Rashi Khanna playing Angel Aarna, a Tik Tok star, is funny in her first two scenes and then is reduced to the usual dumb caricature that is the fate of female protagonists in our movies. She is allowed a couple of scenes to express her anguish and anxiety towards the selfishness of Sai’s family, but that’s it. She is an extremely underrated actress, almost a natural, whose acting skills are overlooked in favour of her ‘cuteness’. Someone please write a couple of decent roles for her? We haven’t seen her doing much after Oohalu Gusagusalade.

The movie doesn’t bore you, let me put it straight. Where it falters is in the black and white treatment of the complexities of a large family. The self-effacing father who brings up the motherless children and the selfish children stereotype who do not think of him is overdone in this movie, leaving out any scope of sentimentality to brew at any point. That sucks out the soul out of the ‘pandaga’ this movie talks about. Their transformation is all too sudden as well. Contrast this with an Oh Baby, where Rao Ramesh plays a son who may not be perfect but has that spark of affection for his mother and that’s what helps deliver the emotional turmoil of the climax. There is nothing like that here, and that leaves you with a not-so-satisfied feeling.

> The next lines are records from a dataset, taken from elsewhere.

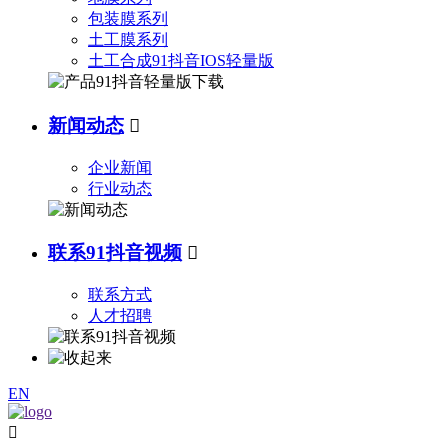
包装膜系列
土工膜系列
土工合成91抖音IOS轻量版
新闻动态

企业新闻
行业动态
联系91抖音视频

联系方式
人才招聘
EN


Sai’s relationship with his grandfather goes deep, so deep he is ready to let go of anyone and everyone for his grandfather. One or two scenes of grandpa-grandson playing around in the flashback (why do they have to be in black and white, I cannot understand) don’t cement that bond. We needed more. Thaman’s music gives us one hummable song and not much beyond that. Neither the beauty of Godavari’s verdant landscapes nor the simplicity of a joint family in a large ancestral house has been captured with sincerity, making the cinematography come across as a job done for the cheque rather than for the heart.

All in all, Prati Roju Pandaage is a movie worth a watch, giving you a few laughs and reminding you of something you already know, in a not so novel way. So, how impressive it feels to you is adversely proportional to how low your expectations are.

Disclaimer: This review was not paid for or commissioned by anyone associated with the series/film. TNM Editorial is independent of any business relationship the organisation may have with producers or any other members of its cast or crew.